Unless we have specific rules about how the cutoff may move in response
to the introduction of clones, I suppose we have to assume that Approval
fails this criterion.

I reply:

I once asked what ICC assumes about how people vote. I asked, does ICC 
assume sincere voting, or that voting is undominated strategy, or that 
voting maximizes utility expectation by some possible set of utilities and 
probability estimates. Or does it just require that no ballot is changed 
when a clone is deleted from the election? It turned out that the assumption 
of sincere voting comes closest to the way that ICC is intended.

You continued:

For a more abstract example, suppose the method requires the voter to
label each candidate "red," "green," or "blue."  Unless we have rules about 
how
and why labels may adjust in coordination with the rankings, we have to 
assume
that the method fails every criterion.

I reply:

Are you sure? A method meets the Majority Criterion if a candidate wins if 
more than half of the voters vote hir over all the other candidates.

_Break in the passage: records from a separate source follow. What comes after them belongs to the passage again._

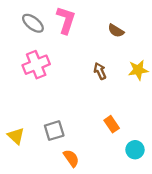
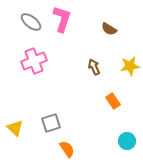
orange rectangle: (112, 124) -> (113, 101), moved

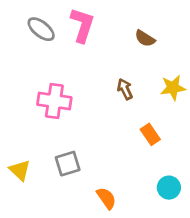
pink cross: (34, 61) -> (54, 101), moved, turned 30
orange semicircle: (67, 149) -> (106, 198), moved

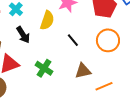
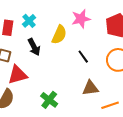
green cross: (44, 68) -> (49, 100), moved

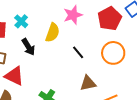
red triangle: (18, 75) -> (14, 76), turned 45

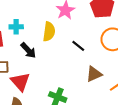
cyan cross: (21, 21) -> (16, 27), turned -32
red triangle: (14, 76) -> (20, 82), turned 35

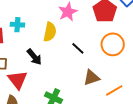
black arrow: (28, 50) -> (34, 57), moved

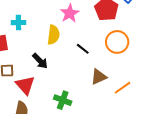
cyan cross: (17, 25) -> (18, 23), moved

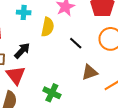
cyan cross: (18, 23) -> (24, 12), moved
black arrow: (40, 61) -> (22, 51), moved, turned -96

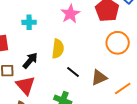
yellow semicircle: (48, 27) -> (58, 49), moved
black line: (76, 43) -> (73, 72), moved

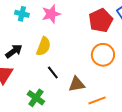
pink star: (70, 14) -> (51, 14), moved

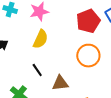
yellow semicircle: (44, 46) -> (41, 39), moved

No matter what color they vote hir, if s/he always wins if more than half of 
the voters vote hir over everyone else, then the method meets the Majority 
Criterion. If s/he can lose even though everyone votes hir over everyone 
else, then the method fails MC.

Those things are true regardless of what color people vote hir. Colors 
aren't part of the requirement or premise of MC. The failure-example-writer 
can configure color votes anyway s/he wants to, since they aren't mentioned 
in MC's premise.

But MC's requirement doesn't mention colors either. Of course the method's 
count rule might be strongly affected by color votes. If so, the 
failure-example-writer, being able to configure the color votes however s/he 
wants to, because they aren't mentioned in MC's premise, can try to find a 
combination of color votes, and whatever other kind of voting the method 
uses, in which a candidate loses even though everyone votes hir over 
everyone else.

And, by the way, in that hypothetical method, for all we know, your color 
assignments could have something to do with whether you're voting X over Y. 
If so, then the voters' color-assignments would have to be part of what the 
failure-example writer would have to configure. Even if there's a way to 
vote X over Y regardless of  how you color anyone, the matter of whether you 
vote X over Y could still be affected by your color votes under some 
conditions.  Aside from that, it could still be necessary, by the method's 
rules, to configure the coloring in a certain way in order to make a 
candidate lose when more than half of the voters vote hir over everyone 
else.

But if someone can show an example in which more than half of the voters 
vote a candidate over everyone else, and that candidate loses, then that 
person has shown that the method fails MC. And if it can be shown that 
there's no such example, then it's been shown that the method passes MC.

That's true regardless of the method's color votes.